A deeper look at the timing of past surveys helps explain some of this year’s outcome, according to Stephen Austin, a spokesman for Fidelity Investments. The 2009 survey was done in February, just before the market hit its bottom in March. That might explain such a negative outlook on the part of millionaires. And despite the current outlook, respondents’ outlook for the future is +37, the highest future outlook reading taken since Fidelity began the study in 2006.

Demographic differences might explain another striking dynamic in the survey. Respondents had an average of $3.5 million in investable assets, and annual household income of $379,000, but 42% of them did not feel wealthy. Those who did not feel wealthy said it would take $7.5 million in assets to begin to feel rich, which is unchanged from the 2009 survey.

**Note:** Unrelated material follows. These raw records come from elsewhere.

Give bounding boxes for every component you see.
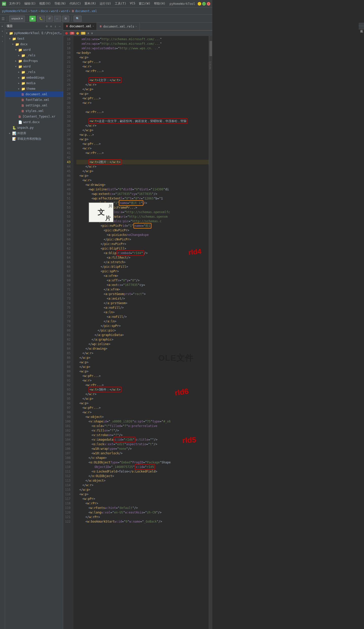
menu-tools[interactable]: 工具(T) [113,1,128,6]
ln-69: 69 [63,278,72,283]
tree-root[interactable]: ▼ 📁 pyHomeWorkTool E:\Project\p [5,30,63,36]
tree-item-unpack-py[interactable]: ▶ 🐍 unpack.py [5,125,63,130]
menu-nav[interactable]: 导航(N) [53,1,67,6]
ln-68: 68 [63,274,72,278]
breadcrumb-file[interactable]: document.xml [75,9,97,13]
run-button[interactable]: ▶ [29,16,36,22]
settings-button[interactable]: ⚙ [62,16,69,22]
tree-item-rels-outer[interactable]: ▶ 📁 _rels [5,53,63,58]
back-button[interactable]: ← [54,16,61,22]
ln-67: 67 [63,269,72,274]
menu-file[interactable]: 文件(F) [8,1,22,6]
refresh-button[interactable]: ↺ [46,16,53,22]
code-line-76: <a:ln> [76,310,209,314]
code-line-85: </w:r> [76,351,209,355]
ln-94: 94 [63,392,72,396]
ln-61: 61 [63,242,72,246]
tree-item-content-types[interactable]: ▶ 🗎 [Content_Types].xr [5,114,63,119]
minimize-button[interactable]: − [198,2,201,6]
code-line-88: </w:p> [76,365,209,369]
menu-refactor[interactable]: 重构(R) [83,1,98,6]
tab-document-xml[interactable]: 🗎 document.xml × [63,23,97,30]
panel-collapse-icon[interactable]: ↕ [54,25,57,28]
error-up-arrow[interactable]: ∧ [87,32,89,35]
breadcrumb-docx[interactable]: docx [41,9,48,13]
tree-item-fonttable[interactable]: ▶ 🗎 fontTable.xml [5,97,63,103]
menu-help[interactable]: 帮助(H) [152,1,167,6]
panel-header: 项目 ⚙ ≡ ↕ − [5,23,63,30]
tree-item-external-lib[interactable]: ▶ 📊 外部库 [5,130,63,136]
breadcrumb-root[interactable]: pyHomeWorkTool [2,9,28,13]
ln-70: 70 [63,283,72,287]
window-controls[interactable]: − □ × [198,2,210,6]
tree-item-docx[interactable]: ▼ 📁 docx [5,41,63,47]
tree-item-embeddings[interactable]: ▶ 📁 embeddings [5,75,63,80]
tree-item-word-outer[interactable]: ▼ 📁 word [5,47,63,53]
tree-item-rels-inner[interactable]: ▶ 📁 _rels [5,69,63,75]
code-wrapper[interactable]: 16 17 18 19 20 21 22 23 24 25 26 27 28 2… [63,36,212,629]
left-icon-2[interactable]: ≡ [0,29,5,33]
breadcrumb-test[interactable]: test [30,9,38,13]
menu-code[interactable]: 代码(C) [68,1,83,6]
unpack-button[interactable]: unpack ▾ [9,16,25,22]
tree-item-docprops[interactable]: ▶ 📁 docProps [5,58,63,64]
panel-settings-icon[interactable]: ≡ [49,25,53,28]
ln-28: 28 [63,92,72,96]
ln-78: 78 [63,319,72,324]
tree-item-media[interactable]: ▶ 📁 media [5,80,63,86]
code-content[interactable]: xmlns:wne="http://schemas.microsoft.com/… [73,36,209,629]
left-icon-4[interactable]: ↕ [0,39,5,43]
tree-label-scratch: 草稿文件和控制台 [17,137,41,141]
tab-document-xml-rels-close[interactable]: × [135,25,137,28]
close-button[interactable]: × [207,2,210,6]
ln-65: 65 [63,260,72,264]
menu-vcs[interactable]: VCS [128,1,137,6]
file-tree: ▼ 📁 pyHomeWorkTool E:\Project\p ▼ 📁 test… [5,30,63,629]
ln-76: 76 [63,310,72,314]
debug-button[interactable]: 🐛 [37,16,45,22]
scview-bar[interactable]: ScView [209,36,212,629]
tab-document-xml-rels-label: document.xml.rels [103,25,134,28]
panel-minimize-icon[interactable]: − [58,25,61,28]
menu-window[interactable]: 窗口(W) [137,1,152,6]
tree-label-word-docx: word.docx [23,120,40,124]
tree-item-styles[interactable]: ▶ 🗎 styles.xml [5,108,63,114]
tree-item-word-inner[interactable]: ▼ 📁 word [5,64,63,69]
tree-item-settings[interactable]: ▶ 🗎 settings.xml [5,103,63,108]
breadcrumb-word1[interactable]: word [51,9,58,13]
code-line-25: <w:t>1文字：</w:t> [76,78,209,82]
ln-72: 72 [63,292,72,296]
ln-102: 102 [63,428,72,433]
scview-thumb[interactable] [210,41,212,56]
tree-item-test[interactable]: ▼ 📁 test [5,36,63,41]
ln-16: 16 [63,37,72,41]
code-line-115: </w:p> [76,487,209,492]
tree-item-theme[interactable]: ▶ 📁 theme [5,86,63,92]
tree-item-document-xml[interactable]: ▶ 🗎 document.xml [5,92,63,97]
left-icon-3[interactable]: ↕ [0,34,5,38]
tree-item-word-docx[interactable]: ▶ 📄 word.docx [5,119,63,125]
ln-35: 35 [63,123,72,128]
code-line-60: </pic:cNvPicPr> [76,237,209,242]
panel-gear-icon[interactable]: ⚙ [45,25,48,28]
menu-edit[interactable]: 编辑(E) [23,1,37,6]
ln-24: 24 [63,73,72,78]
error-down-arrow[interactable]: ∨ [91,32,93,35]
menu-view[interactable]: 视图(V) [38,1,52,6]
code-line-27: </w:p> [76,87,209,92]
tree-label-media: media [26,81,35,85]
breadcrumb-word2[interactable]: word [61,9,68,13]
menu-run[interactable]: 运行(U) [98,1,113,6]
search-button[interactable]: 🔍 [74,16,82,22]
tree-item-scratch[interactable]: ▶ 📝 草稿文件和控制台 [5,136,63,142]
tab-document-xml-label: document.xml [70,25,92,28]
left-icon-1[interactable]: ▶ [0,24,5,28]
ln-86: 86 [63,355,72,360]
maximize-button[interactable]: □ [202,2,206,6]
ln-66: 66 [63,264,72,269]
tab-document-xml-close[interactable]: × [93,25,94,28]
tab-document-xml-rels[interactable]: 🗎 document.xml.rels × [97,23,140,30]
ln-90: 90 [63,374,72,378]
code-line-28: <w:p> [76,92,209,96]
menu-bar[interactable]: 文件(F) 编辑(E) 视图(V) 导航(N) 代码(C) 重构(R) 运行(U… [8,1,167,6]
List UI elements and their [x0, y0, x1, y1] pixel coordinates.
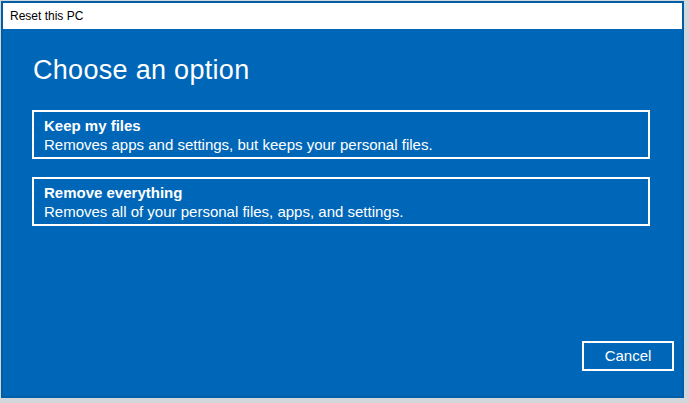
option-title: Keep my files [44, 116, 638, 135]
option-title: Remove everything [44, 183, 638, 202]
option-description: Removes apps and settings, but keeps you… [44, 135, 638, 154]
cancel-button[interactable]: Cancel [582, 341, 674, 371]
dialog-content: Choose an option Keep my files Removes a… [3, 29, 682, 396]
option-keep-my-files[interactable]: Keep my files Removes apps and settings,… [32, 110, 650, 159]
option-description: Removes all of your personal files, apps… [44, 202, 638, 221]
reset-pc-window: Reset this PC Choose an option Keep my f… [1, 1, 684, 398]
option-remove-everything[interactable]: Remove everything Removes all of your pe… [32, 177, 650, 226]
page-title: Choose an option [33, 55, 249, 86]
window-title: Reset this PC [10, 9, 83, 23]
window-titlebar[interactable]: Reset this PC [3, 3, 682, 29]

The group that did feel wealthy (58%) did so at $1.7 million, and was younger than the overall average. That set might have time on their side to save more, Austin said. Considering that an informal definition of feeling wealthy is how a household compares to its peers, younger people might be comparing themselves to others who have not accumulated much wealth.

Only 32% of respondents agreed that they market volatility investors have seen recently will become the new norm, and a mere 17% said the recent financial crisis shook their confidence in investing. Also, 33% of respondents said they made back all of the money they lost in the market from the fall of 2008 through the first half of 2009.